-
- Anand Shah, Erik Bloomquist, Shenghui Tang, Wentao Fu, Youwei Bi, Qi Liu, Jingyu Yu, Ping Zhao, Todd R Palmby, Kirsten B Goldberg, C J George Chang, Paresma Patel, Elleni Alebachew, Amy Tilley, William F Pierce, Amna Ibrahim, Gideon M Blumenthal, Rajeshwari Sridhara, Julia A Beaver, and Richard Pazdur.
- Center for Drug Evaluation and Research, U.S. Food and Drug, Administration, Silver Spring, Maryland. anand.shah@fda.hhs.gov.
- Clin Cancer Res. 2018 Jul 1; 24 (13): 2999-3004.

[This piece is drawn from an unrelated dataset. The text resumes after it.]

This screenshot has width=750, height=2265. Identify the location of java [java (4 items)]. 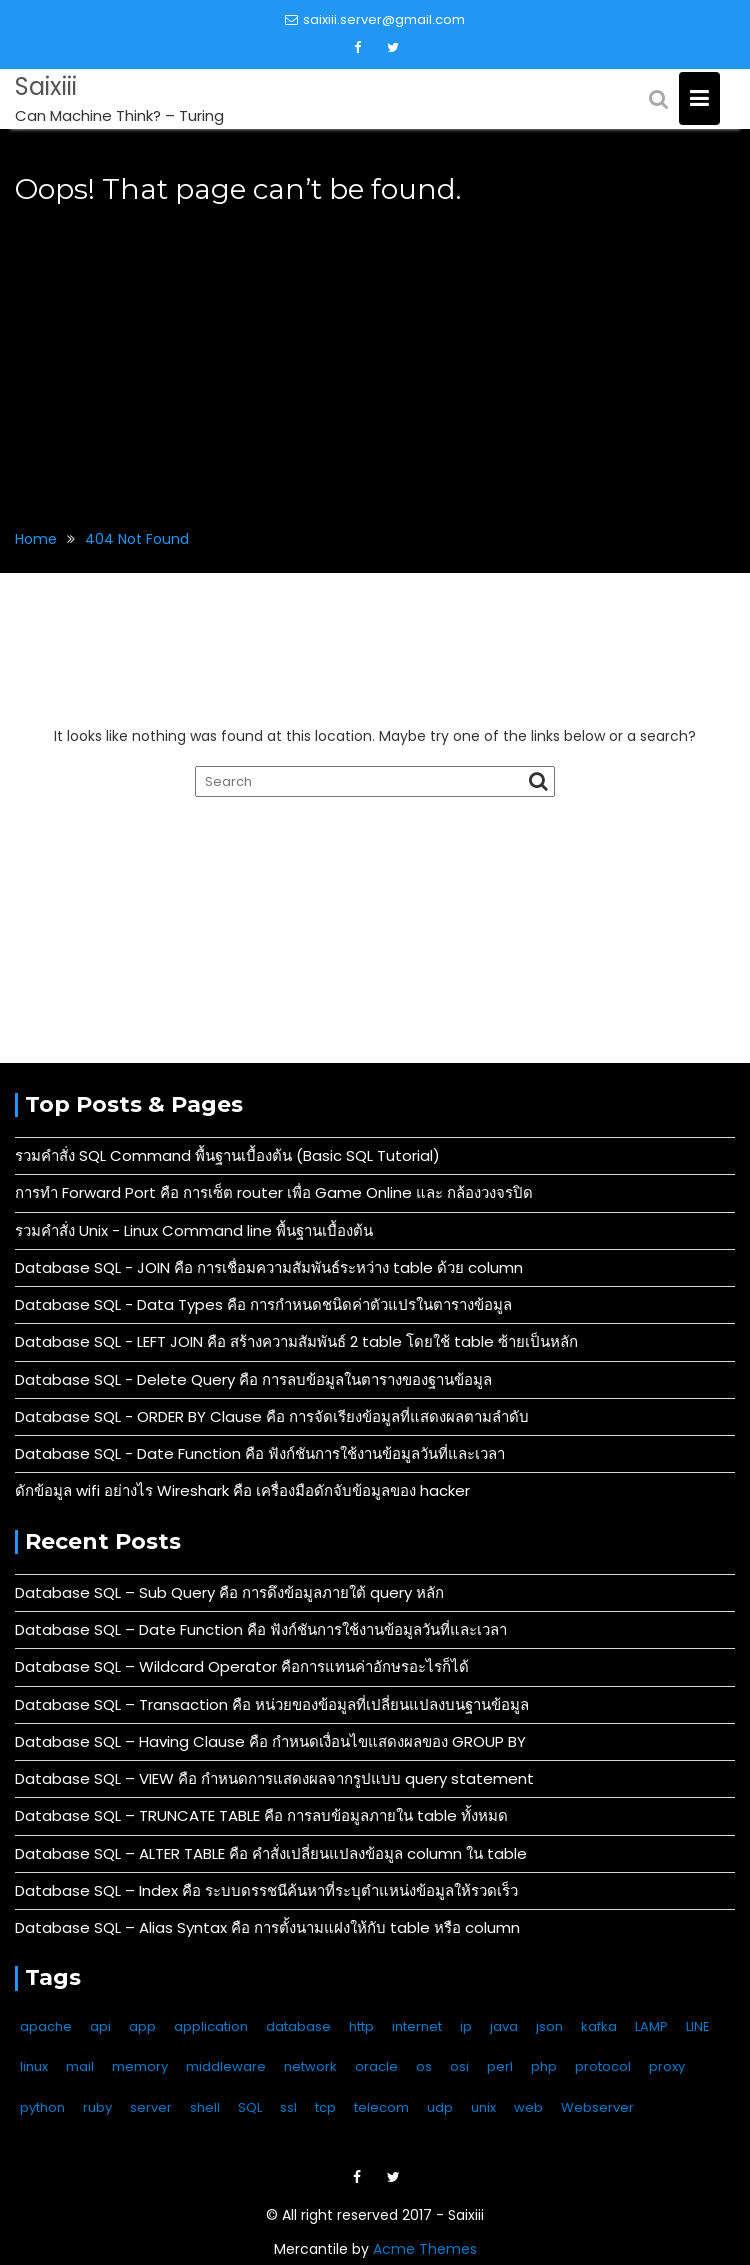
(504, 2026).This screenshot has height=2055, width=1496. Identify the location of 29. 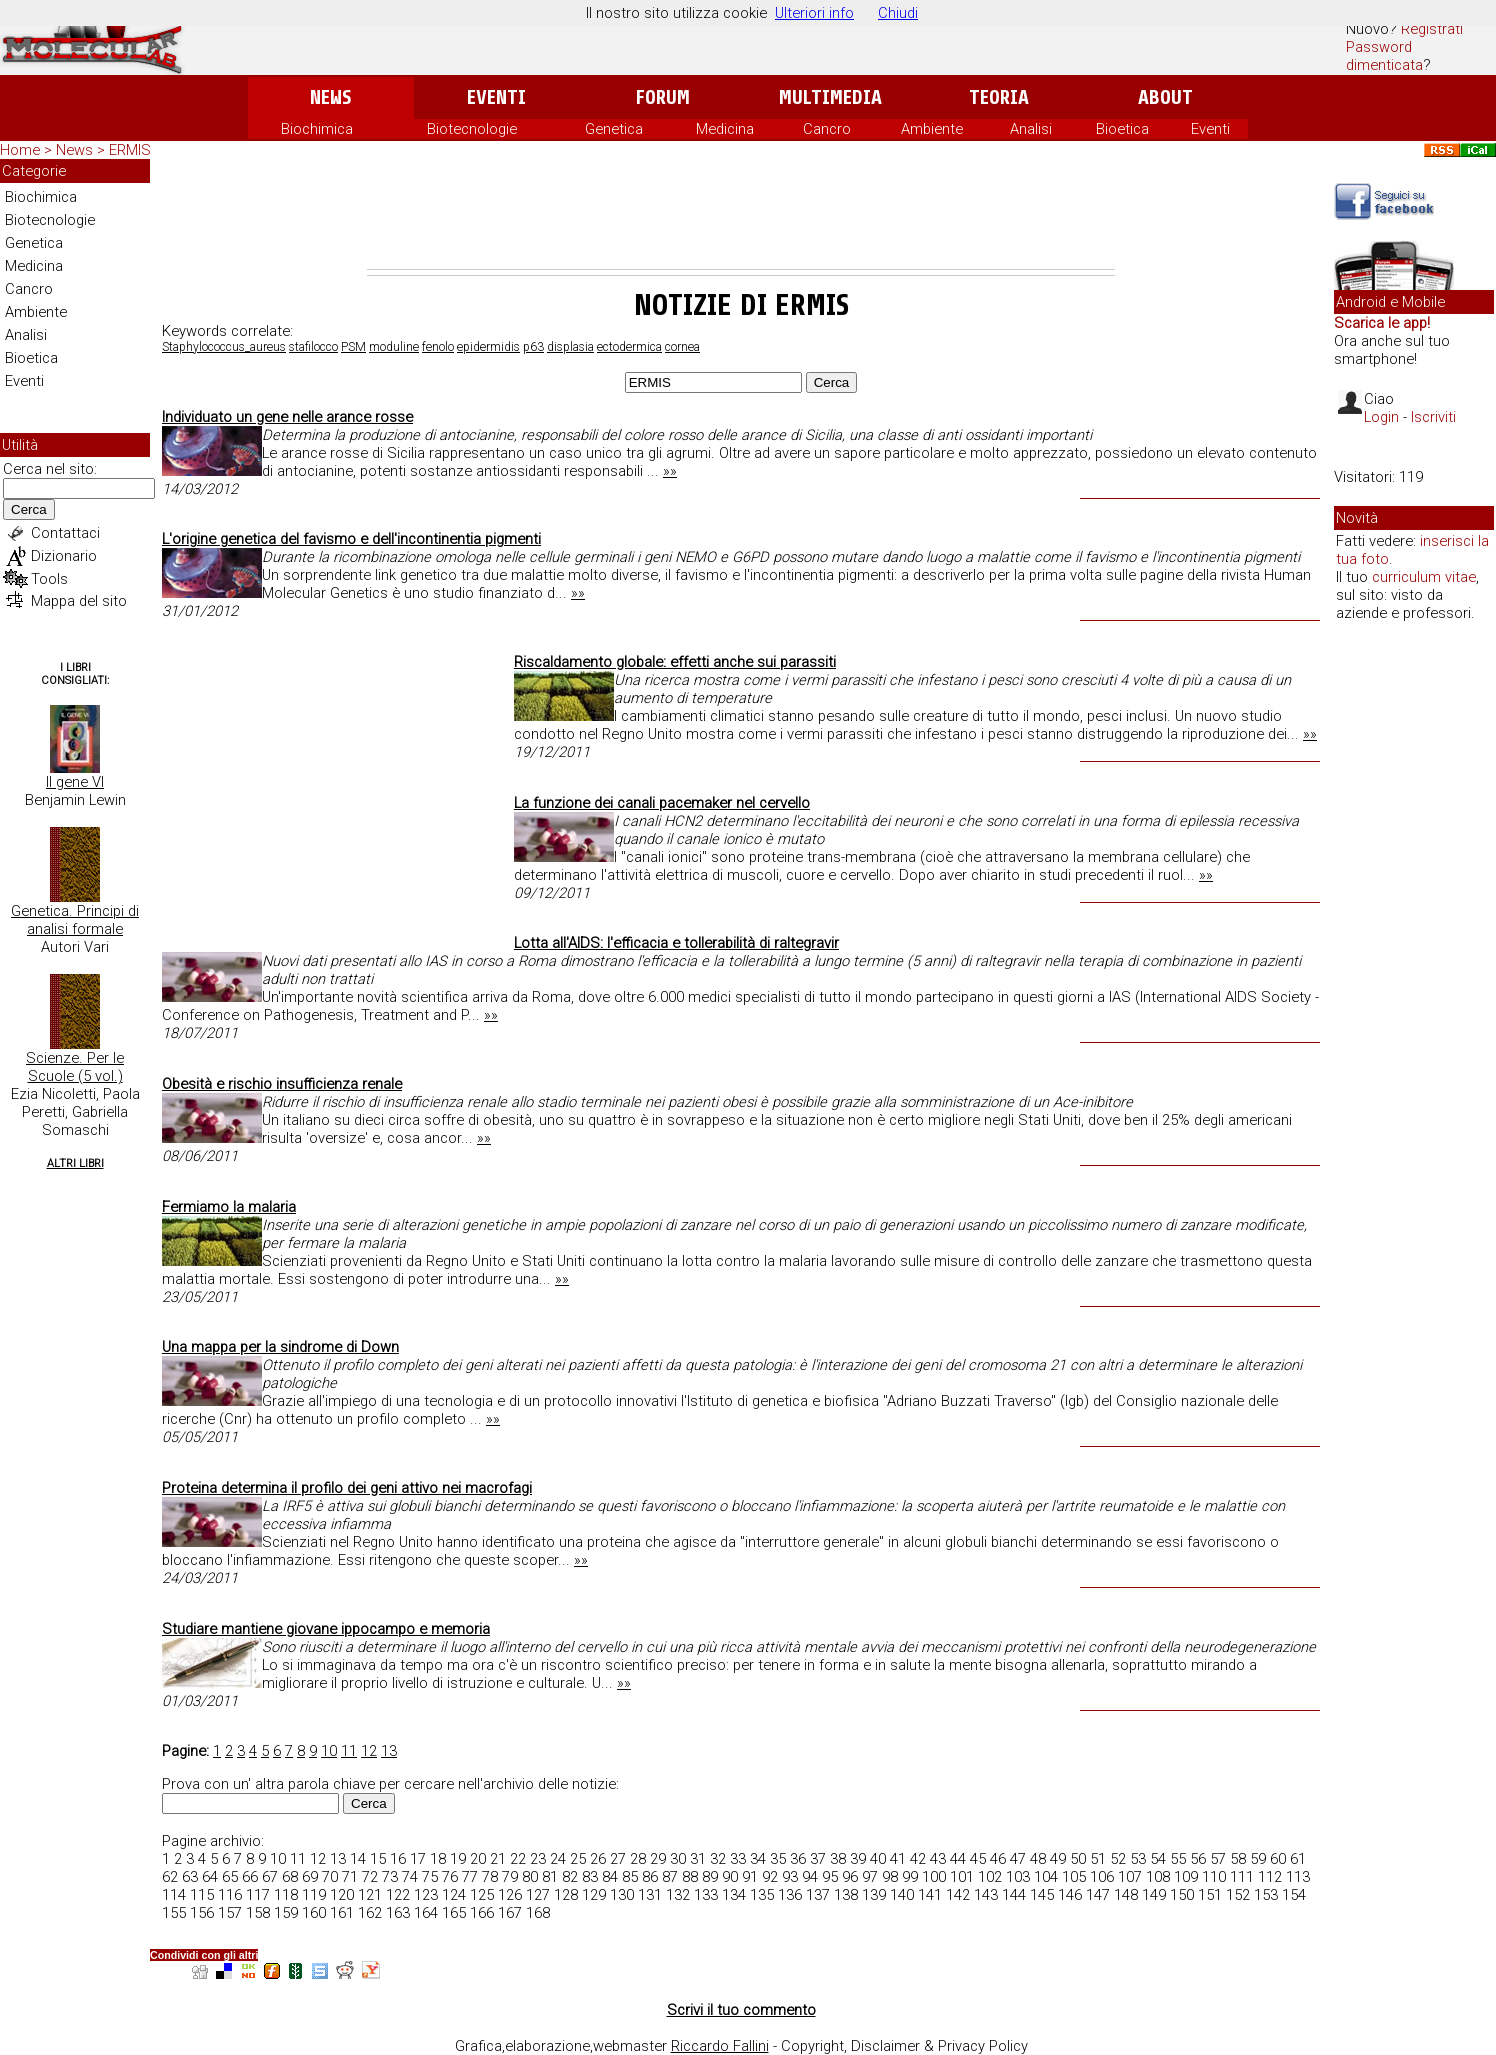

AbstractOn March 13, 2017, the FDA approved ribociclib (KISQALI; Novartis Pharmaceuticals Corp.), a cyclin-dependent kinase 4/6 inhibitor, in combination with an aromatase inhibitor as initial endocrine-based therapy for the treatment of postmenopausal women with hormone receptor (HR)-positive, HER2-negative advanced or metastatic breast cancer. The approval was based on a randomized, double-blind, placebo-controlled, international clinical trial (MONALEESA-2). A total of 668 patients were randomized to receive either ribociclib plus letrozole (n = 334) or placebo plus letrozole (n = 334). An improvement in progression-free survival (PFS) was observed in patients receiving ribociclib plus letrozole compared with patients receiving placebo plus letrozole [HR = 0.556; 95% confidence interval (CI), 0.429-0.720]. Overall response rate (ORR) in patients with measurable disease was 52.7% (95% CI, 46.6-58.9) in the ribociclib plus letrozole arm and 37.1% (95% CI, 31.1-43.2) in the placebo plus letrozole arm. Overall survival data were immature. The most common adverse reactions observed in 20% or more of patients taking ribociclib were neutropenia, nausea, fatigue, diarrhea, leukopenia, alopecia, vomiting, constipation, headache, and back pain. This article summarizes FDA decision-making and data supporting the approval of ribociclib. Clin Cancer Res; 24(13); 2999-3004. ©2018 AACRSee related commentary by Spring and Bardia, p. 2981.©2018 American Association for Cancer Research.